With matplotlib, I plot against the range [0, max_data_value]
How can I just zoom into my data and not display outliers, which would mess up the x-axis in my plot?
Should I simply take the 95 percentile and have the range [0, 95_percentile] on the x-axis?
There's no single "best" test for an outlier. Ideally, you should incorporate a-priori information (e.g. "This parameter shouldn't be over x because of blah...").
Most tests for outliers use the median absolute deviation, rather than the 95th percentile or some other variance-based measurement. Otherwise, the variance/stddev that is calculated will be heavily skewed by the outliers.
Here's a function that implements one of the more common outlier tests.
def is_outlier(points, thresh=3.5):
"""
Returns a boolean array with True if points are outliers and False
otherwise.
Parameters:
-----------
points : An numobservations by numdimensions array of observations
thresh : The modified z-score to use as a threshold. Observations with
a modified z-score (based on the median absolute deviation) greater
than this value will be classified as outliers.
Returns:
--------
mask : A numobservations-length boolean array.
References:
----------
Boris Iglewicz and David Hoaglin (1993), "Volume 16: How to Detect and
Handle Outliers", The ASQC Basic References in Quality Control:
Statistical Techniques, Edward F. Mykytka, Ph.D., Editor.
"""
if len(points.shape) == 1:
points = points[:,None]
median = np.median(points, axis=0)
diff = np.sum((points - median)**2, axis=-1)
diff = np.sqrt(diff)
med_abs_deviation = np.median(diff)
modified_z_score = 0.6745 * diff / med_abs_deviation
return modified_z_score > thresh
As an example of using it, you'd do something like the following:
import numpy as np
import matplotlib.pyplot as plt
# The function above... In my case it's in a local utilities module
from sci_utilities import is_outlier
# Generate some data
x = np.random.random(100)
# Append a few "bad" points
x = np.r_[x, -3, -10, 100]
# Keep only the "good" points
# "~" operates as a logical not operator on boolean numpy arrays
filtered = x[~is_outlier(x)]
# Plot the results
fig, (ax1, ax2) = plt.subplots(nrows=2)
ax1.hist(x)
ax1.set_title('Original')
ax2.hist(filtered)
ax2.set_title('Without Outliers')
plt.show()
If you aren't fussed about rejecting outliers as mentioned by Joe and it is purely aesthetic reasons for doing this, you could just set your plot's x axis limits:
plt.xlim(min_x_data_value,max_x_data_value)

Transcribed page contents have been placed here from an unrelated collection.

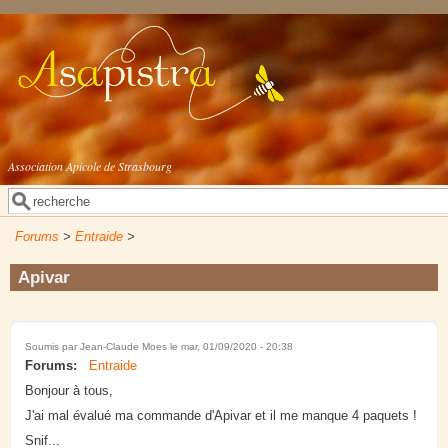
Aller au contenu principal
Association Apicole de Strasbourg
Rechercher
Formulaire de recherche
Forums
>
Entraide
>
Apivar
Soumis par
Jean-Claude Moes
le mar, 01/09/2020 - 20:38
Forums:
Entraide
Bonjour à tous,
J'ai mal évalué ma commande d'Apivar et il me manque 4 paquets !
Snif...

Where the values are your desired limits to display.
plt.ylim(min,max) works to set limits on the y axis also.
I think using pandas quantile is useful and much more flexible.
import pandas as pd
import numpy as np
import matplotlib.pyplot as plt
fig = plt.figure()
ax1 = fig.add_subplot(121)
ax2 = fig.add_subplot(122)
pd_series = pd.Series(np.random.normal(size=300))
pd_series_adjusted = pd_series[pd_series.between(pd_series.quantile(.05), pd_series.quantile(.95))]
ax1.boxplot(pd_series)
ax1.set_title('Original')
ax2.boxplot(pd_series_adjusted)
ax2.set_title('Adjusted')
plt.show()
I usually pass the data through the function np.clip, If you have some reasonable estimate of the maximum and minimum value of your data, just use that. If you don't have a reasonable estimate, the histogram of clipped data will show you the size of the tails, and if the outliers are really just outliers the tail should be small.
What I run is something like this:
import numpy as np
import matplotlib.pyplot as plt
data = np.random.normal(3, size=100000)
plt.hist(np.clip(data, -15, 8), bins=333, density=True)
You can compare the results if you change the min and max in the clipping function until you find the right values for your data.
In this example, you can see immediately that the max value of 8 is not good because you are removing a lot of meaningful information. The min value of -15 should be fine since the tail is not even visible.
You could probably write some code that based on this find some good bounds that minimize the sizes of the tails according to some tolerance.
In some cases (e.g. in histogram plots such as the one in Joe Kington's answer) rescaling the plot could show that the outliers exist but that they have been partially cropped out by the zoom scale. Removing the outliers would not have the same effect as just rescaling. Automatically finding appropriate axes limits seems generally more desirable and easier than detecting and removing outliers.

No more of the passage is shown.